PDA

View Full Version : [SOLVED] HP ProLiant DL580 G5: Illegal Opcode on boot



eblume
November 4th, 2010, 10:02 PM
After a nightmarish 24 hours, I've successfully installed Ubuntu 10.04 x86-64 Server on an HP ProLiant DL580 G5 server with an added P800 Raid Controller device. I wanted to make a public record on the steps to finish the installation in case it helps anyone in the future.

The issue we were running in to was the message "Illegal Opcode" given after BIOS startup before the OS could load, even after a successful OS installation. HP support confirmed that this message is given when the MBR on the boot controller does not refer to a valid bootable partition.

First, our configuration (after several troubleshooting iterations - I'll leave out those steps):

HP ProLiant DL580 G5 with 32GB ECC-RAM, storage:
* 2x 70GB SAS storage via p400 Raid Controller, configured as 140GB RAID 0 device ("/dev/cciss/c1d0"), designated in the raid configuration manager (ORCA) as the Boot Controller
* 24x 1TB SAS storage via p800 Raid Controller, configured as 2x 10TB RAID 6 devices ("/dev/cciss/c0d0" and "/dev/cciss/c0d1")

In BIOS, the boot settings were:

Boot order was set to CD, USB, Floppy, Hard Drive, Ethernet
Hard Drive order was set to p400, IDE, p800 (note that there were no IDE drives, but for some reason the BIOS wasn't allowing us to move that device in the order.)

c1d0 was partitioned as:
* primary #1 - "/boot" - 2GB - ext2
* extended #5 - "/" - 100GB - ext4
* extended #6 - swap - remainder (~38GB) - swap

c0d0 and c0d1 were partitioned partitioned with lvm. Note that small chunks (~1MB) were left 'free' on either side of the 10TB lvm partitions, I assume this is a 'parted' or an lvm issue - it did not effect final performance.

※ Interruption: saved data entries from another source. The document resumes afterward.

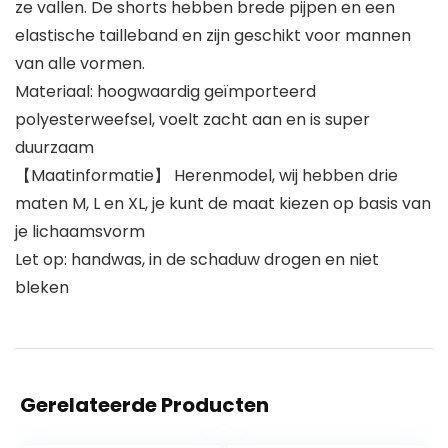
ze vallen. De shorts hebben brede pijpen en een
elastische tailleband en zijn geschikt voor mannen
van alle vormen.
Materiaal: hoogwaardig geïmporteerd
polyesterweefsel, voelt zacht aan en is super
duurzaam
【Maatinformatie】 Herenmodel, wij hebben drie
maten M, L en XL, je kunt de maat kiezen op basis van
je lichaamsvorm
Let op: handwas, in de schaduw drogen en niet
bleken
Gerelateerde Producten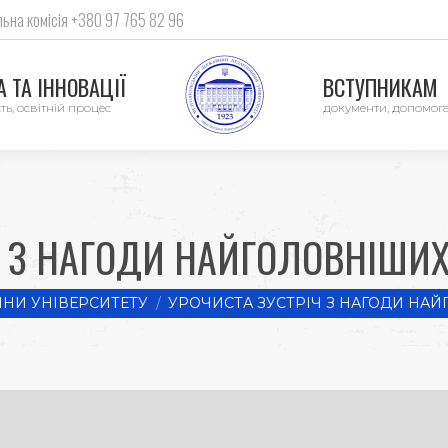
ьна комісія +380 97 765 82 96
 ТА ІННОВАЦІЇ
ВСТУПНИКАМ
ть, освітній процес
документи, допомог
Ч З НАГОДИ НАЙГОЛОВНІШИ
НИ УНІВЕРСИТЕТУ
УРОЧИСТА ЗУСТРІЧ З НАГОДИ НА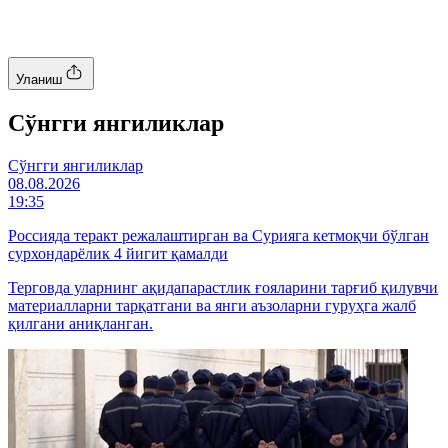
Уланиш
Cўнгги янгиликлар
Cўнгги янгиликлар
08.08.2026
19:35
Россияда теракт режалаштирган ва Сурияга кетмоқчи бўлган
сурхондарёлик 4 йигит қамалди
Терговда уларнинг ақидапарастлик ғояларини тарғиб қилувчи
материалларни тарқатгани ва янги аъзоларни гуруҳга жалб
қилгани аниқланган.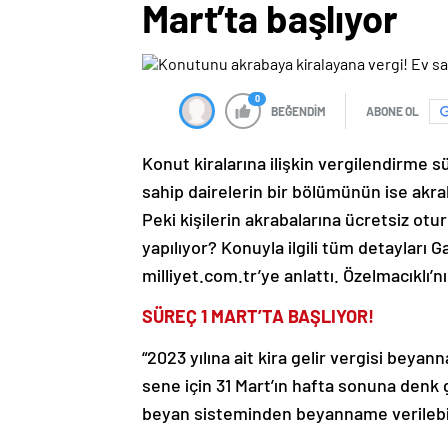
Mart’ta başlıyor
0
BEĞENDİM
ABONE OL
Konut kiralarına ilişkin vergilendirme sü
sahip dairelerin bir bölümünün ise akraba
Peki kişilerin akrabalarına ücretsiz otur
yapılıyor? Konuyla ilgili tüm detayları
milliyet.com.tr’ye anlattı. Özelmacıklı’
SÜREÇ 1 MART’TA BAŞLIYOR!
“2023 yılına ait kira gelir vergisi beyan
sene için 31 Mart’ın hafta sonuna denk 
beyan sisteminden beyanname verilebil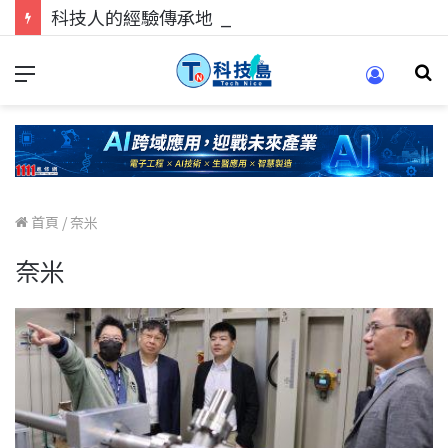
科技人的經驗傳承地！在 Pei Pei 科技專區，與學弟妹交流最硬核的技術
首頁
/
奈米
奈米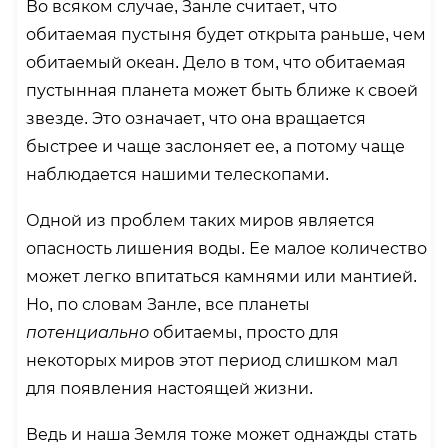
Во всяком случае, Занле считает, что
обитаемая пустыня будет открыта раньше, чем
обитаемый океан. Дело в том, что обитаемая
пустынная планета может быть ближе к своей
звезде. Это означает, что она вращается
быстрее и чаще заслоняет ее, а потому чаще
наблюдается нашими телескопами.
Одной из проблем таких миров является
опасность лишения воды. Ее малое количество
может легко впитаться камнями или мантией.
Но, по словам Занле, все планеты
потенциально
обитаемы, просто для
некоторых миров этот период слишком мал
для появления настоящей жизни.
Ведь и наша Земля тоже может однажды стать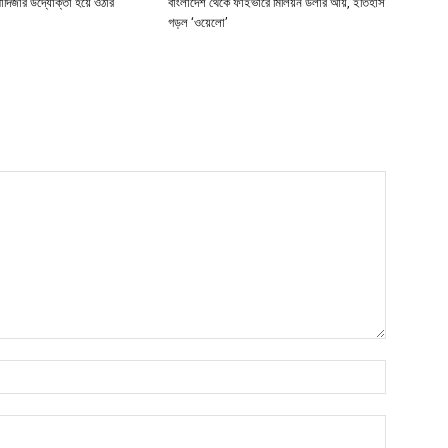
খাদিজার উদ্যোক্তা হয়ে ওঠার
বাংলাদেশ থেকে ফাইভারে মিলিয়ন ডলার আয়, ইতিহাস
গড়ল ‘ওয়েলো’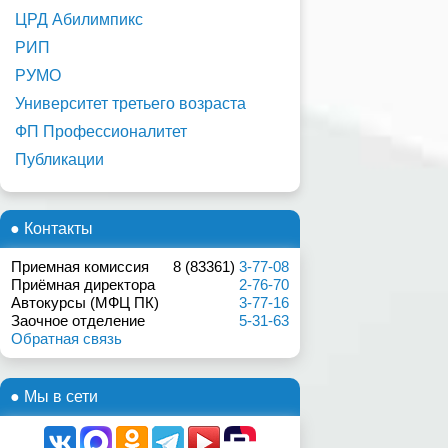
ЦРД Абилимпикс
РИП
РУМО
Университет третьего возраста
ФП Профессионалитет
Публикации
● Контакты
Приемная комиссия
8 (83361)
3-77-08
Приёмная директора
2-76-70
Автокурсы (МФЦ ПК)
3-77-16
Заочное отделение
5-31-63
Обратная связь
● Мы в сети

These partitions were then linked in lvm as a single 20TB JFS partition mounted inside of the root file system. (JFS because e2fsprogs doesn't handle creation of ext4 drives larger than 16TB... still... more than a year after listing this as a 'top priority'.)

Installation then proceeded as expected, but note that grub-install uses the wrong drive. Specifically, grub-install (as executed by the install script) was installing grub on to /dev/cciss/c0d0, I assume because it was detecting that drive as hd(0). Because the p400 was addressed as /dev/cciss/c1d0 and was also set as the boot controller, grub was sent to the wrong drive, and thus the explanation for the "Illegal Opcode" error on boot.

The Fix:

(First I should mention that right before fixing the issue, we also updated all the firmware on the server at HP Support's suggestion. I cannot rule out that this did not cause the success, although I personally feel it did not make the difference.)

As the very last step, when the install script ejects the install CD and asks you to press enter to reboot, do not press enter, and instead press alt+F2 to go to the install CD console. This screen should say "press enter to use this console" or something like that. Press enter, and use the following commands:



# chroot ./target
# grub-install /dev/cciss/c1d0


A large volume of text will scroll across the screen including a lot of what looks like bad errors - don't worry, this is just grub polling devices that don't exist. I think you can use something like "--no-floppy" to suppress those warnings, but don't worry about it. The last message should be "Installation successful" or something like that - that is your indication that the grub-install succeeded.

Press alt+f1 to return to the install script and press enter to reboot the machine. Your ProLiant DL580 with p800 raid controller should now boot without an illegal opcode exception.